In Ihrem Buch beschreiben Sie, wie Ihr Vater nach dem Anschluss von den Nazis weggeführt wurde. Er musste in Mattersburg Autos waschen. Einmal haben Sie ihn dabei auf der Straße gesehen.

Ich war glücklich, als ich ihn sah. Aber es war eine drohende Atmosphäre. Das waren Leute, die eine Woche früher wichtige Persönlichkeiten waren, und plötzlich sind sie schmutzig und schlafen im Stroh. Natürlich habe ich wahnsinnige Angst gehabt, dass ich meinen Vater nicht mehr sehen werde. Es war eine Art interner Terror. Aber die Leute waren so naiv damals, sie glaubten, die Nazis wollen sie hinausschmeißen, um sie zu berauben, ihnen Geld, Position und Geschäfte wegnehmen. An Holocaust hat niemand gedacht.

STECKBRIEF

1931 Peter Berczeller wird in Wien geboren.

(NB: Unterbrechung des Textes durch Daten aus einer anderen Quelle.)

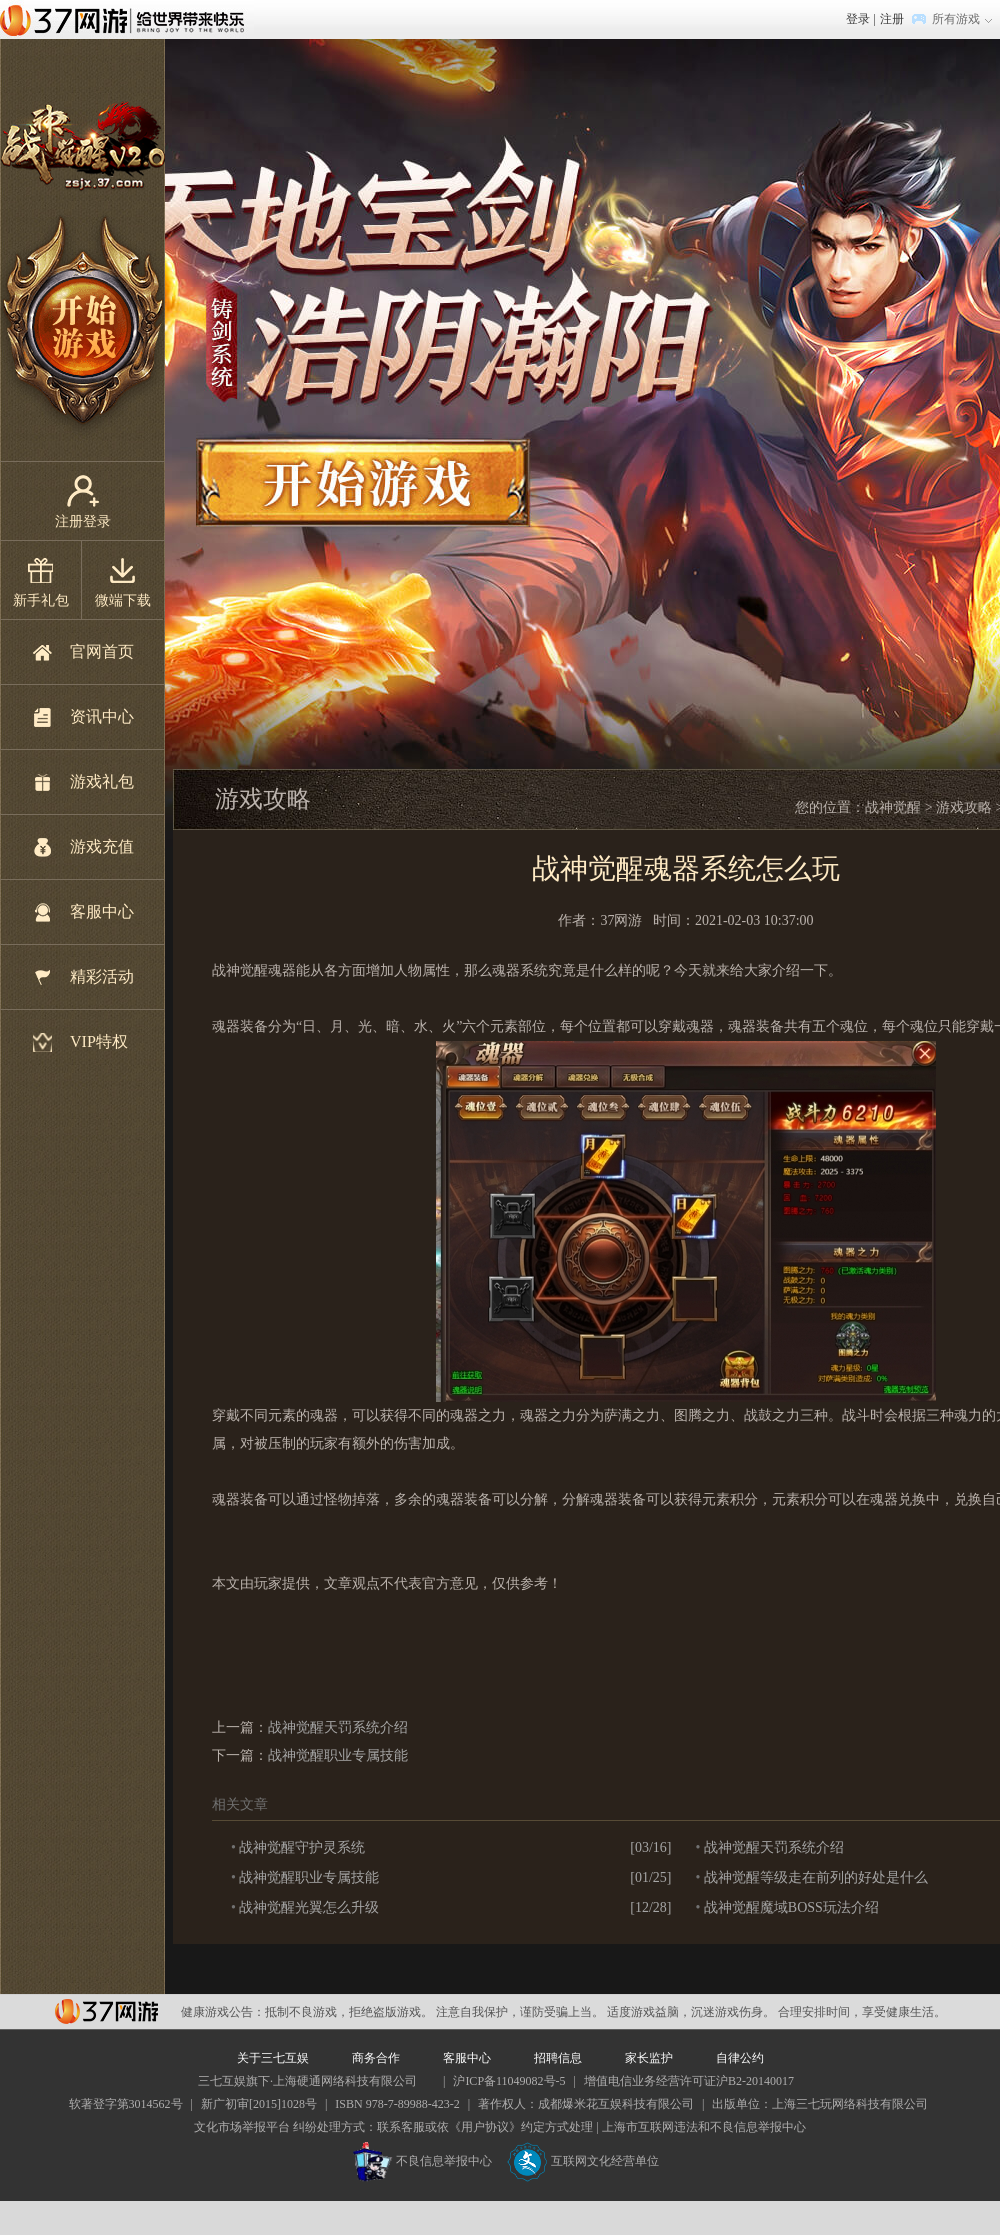  I want to click on 文化市场举报平台, so click(242, 2127).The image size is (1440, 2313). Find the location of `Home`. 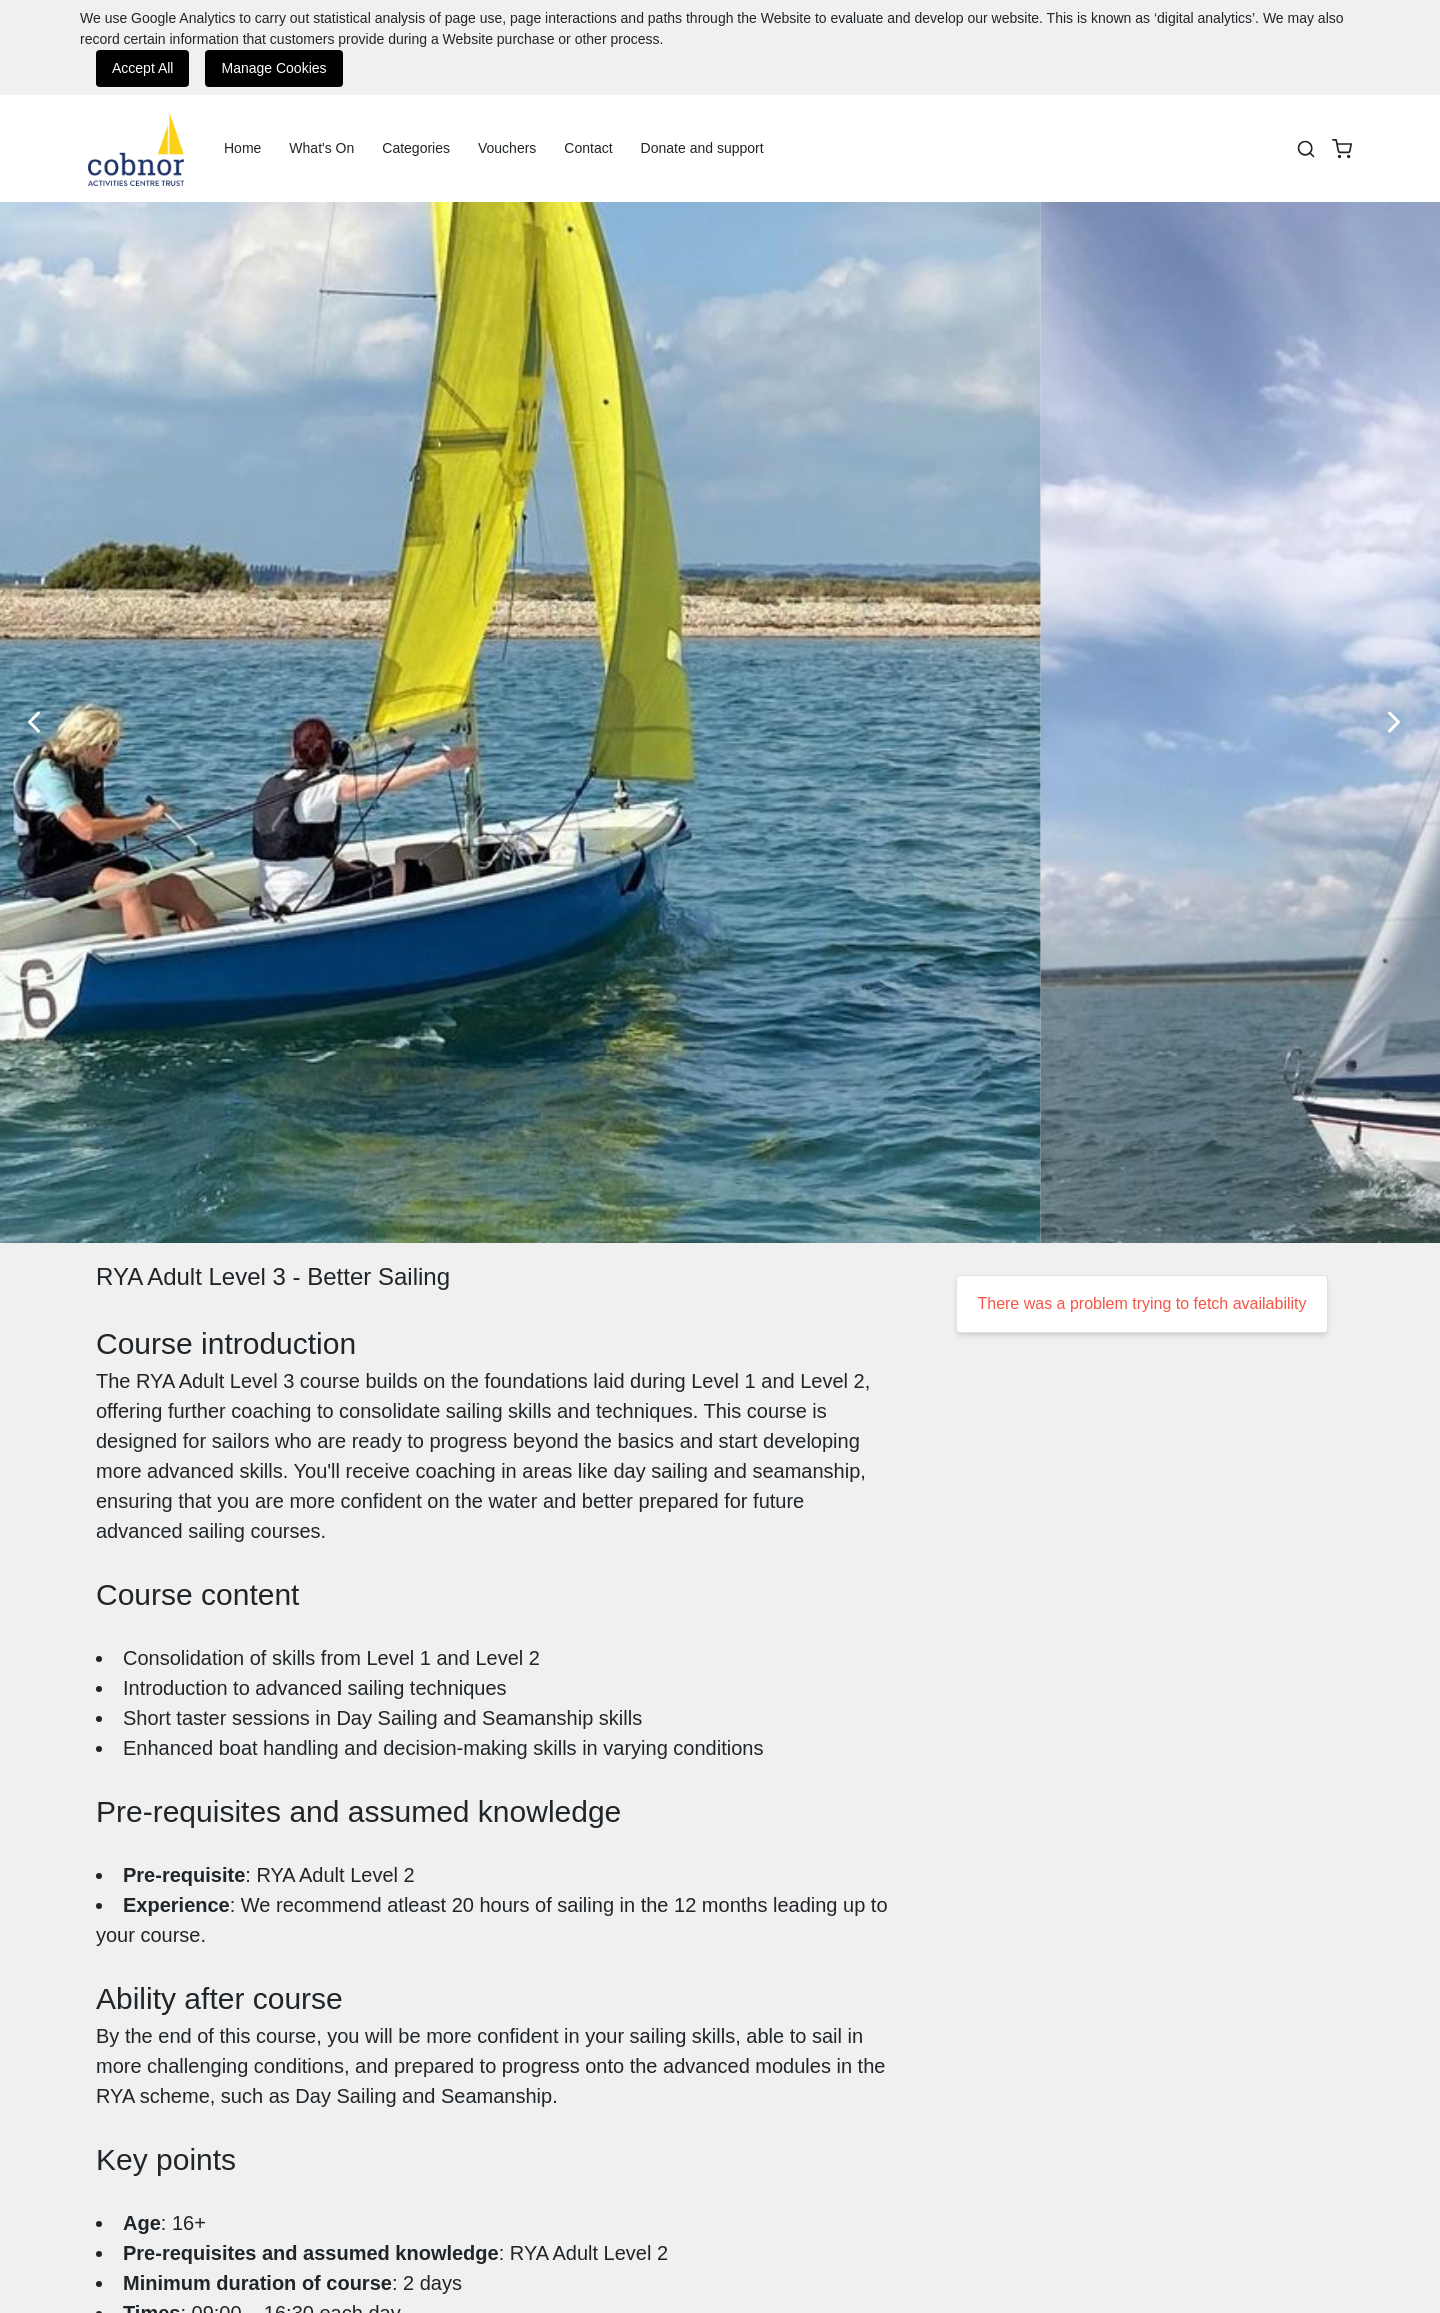

Home is located at coordinates (242, 148).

Sein Vater ist der jüdische Arzt und Sozialdemokrat Richard Berczeller, der in Mattersburg praktiziert. 1934 verliert Richard Berczeller die Genehmigung zu arbeiten. Nach dem Anschluss flieht die Familie.

1941 kommen die Berczellers in New York an. Peter studiert Medizin in Chicago. Später gehören zu seinen Patienten viele (sozialdemokratische) Flüchtlinge aus Österreich.
Seine Autobiografie "Der kleine weiße Mantel" ist nun im Metroverlag erschienen.